Although banks have been slow to join the personalization era, they are now attempting to catch up with it after facing drastic changes in consumer expectations.
Customer segmentation practices based on demographic data, age, and other conventional metrics have become obsolete. While customers are ready for personalization in their banking routines, they expect more in return to make providing their data worthwhile. For this reason, many banks have now turned to a more personalization approach to meet today’s customer expectations.
AI can use transactional and bank data to understand customer behavior, increasing brand loyalty and driving revenue growth.
Furthermore, Chatbots can help satisfy customer queries regarding their account details and updates.
Personalized banking isn’t limited to chatbot assistance and saving money but also helps address financial exclusions and detect financial thefts.
Cyber attacks and Data Thefts
Cyber attacks occur commonly in every business space, but financial institutions (FIs) are the prime targets considering the huge amounts of cash and data they process daily.
According to UpCity Findings:
Cybercrime cost U.S. businesses more than $6.9 billion in 2021, and only 43% of businesses feel financially prepared to face a cyber-attack in 2022.
Without a solid cyber security system— financial organizations’ sensitive data could be at high risk. And to mitigate this continuous security risk, financial institutions have now adopted Artificial Intelligence.
An NLP-based cyber security system helps FIs carry out high-security checks and identify potential risks before affecting the whole system. Also, it already detects negative behavior patterns and isolates them instantly.

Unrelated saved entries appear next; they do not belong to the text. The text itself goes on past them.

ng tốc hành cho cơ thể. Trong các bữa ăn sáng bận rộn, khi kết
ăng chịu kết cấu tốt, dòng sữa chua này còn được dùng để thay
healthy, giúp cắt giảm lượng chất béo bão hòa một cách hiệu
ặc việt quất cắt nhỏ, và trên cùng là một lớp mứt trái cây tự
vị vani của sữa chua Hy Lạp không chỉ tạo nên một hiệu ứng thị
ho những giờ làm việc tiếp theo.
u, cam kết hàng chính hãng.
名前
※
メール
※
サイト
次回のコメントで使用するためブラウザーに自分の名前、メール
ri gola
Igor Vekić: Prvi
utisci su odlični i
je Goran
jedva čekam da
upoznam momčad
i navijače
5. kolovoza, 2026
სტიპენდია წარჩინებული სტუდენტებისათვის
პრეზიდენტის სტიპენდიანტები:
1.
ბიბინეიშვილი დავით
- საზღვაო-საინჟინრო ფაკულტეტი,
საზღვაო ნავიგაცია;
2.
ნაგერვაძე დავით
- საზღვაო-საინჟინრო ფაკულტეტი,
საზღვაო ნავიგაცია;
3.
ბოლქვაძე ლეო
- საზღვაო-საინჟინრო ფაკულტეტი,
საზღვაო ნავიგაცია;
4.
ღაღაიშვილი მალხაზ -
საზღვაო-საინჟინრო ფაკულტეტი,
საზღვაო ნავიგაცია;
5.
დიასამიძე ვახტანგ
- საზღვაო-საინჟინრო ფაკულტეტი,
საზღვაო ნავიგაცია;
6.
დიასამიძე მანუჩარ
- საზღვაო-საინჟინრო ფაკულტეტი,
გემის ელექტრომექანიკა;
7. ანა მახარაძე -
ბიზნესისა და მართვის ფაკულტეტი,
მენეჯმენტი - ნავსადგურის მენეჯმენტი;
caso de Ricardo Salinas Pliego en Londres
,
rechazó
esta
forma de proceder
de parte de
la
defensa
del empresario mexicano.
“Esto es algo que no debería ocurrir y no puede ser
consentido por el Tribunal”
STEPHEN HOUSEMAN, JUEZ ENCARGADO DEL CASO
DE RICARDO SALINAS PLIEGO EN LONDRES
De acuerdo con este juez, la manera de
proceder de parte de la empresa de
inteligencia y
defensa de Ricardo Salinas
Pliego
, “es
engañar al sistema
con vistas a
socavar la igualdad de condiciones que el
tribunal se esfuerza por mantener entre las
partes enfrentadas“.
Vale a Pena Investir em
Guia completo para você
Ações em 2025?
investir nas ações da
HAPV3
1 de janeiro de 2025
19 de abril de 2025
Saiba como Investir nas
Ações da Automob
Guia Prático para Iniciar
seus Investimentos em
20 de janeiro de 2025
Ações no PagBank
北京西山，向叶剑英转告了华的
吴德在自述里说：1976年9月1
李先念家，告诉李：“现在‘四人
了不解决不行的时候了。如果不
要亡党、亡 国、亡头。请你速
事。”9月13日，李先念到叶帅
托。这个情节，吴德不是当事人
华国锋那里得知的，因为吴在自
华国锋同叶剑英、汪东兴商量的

Machine learning ML algorithms are proficient at detecting fraudulent activities — they take real-time actions to prevent such activities.
However, as long as the financial world thrives, so will cyber attacks. But an AI-enhanced security approach can surely improve the FI’s security posture.
Financial Advisory Services
AI is reshaping the Financial advisory landscape — providing you with accurate financial advice based on your overall financial status, financial history, and financial habits.
A fantastic example of financial reshaping with AI is Robo-advisors.
Robo-advisors are AI assistants, an excellent option for entry-level investors, better at guiding users, personalizing user experiences, and, when necessary, connecting them with human experts. They provide financial advice or manage your investments with moderate to minimal human interference.
Robo advisors gather data by asking a set of pre-defined questions based on your income, assets, liabilities, and risk-taking ability. Moreover, it analyzes your financial transaction like bank and credit cards. That’s how they judge your economic behavior and make financial advice accordingly.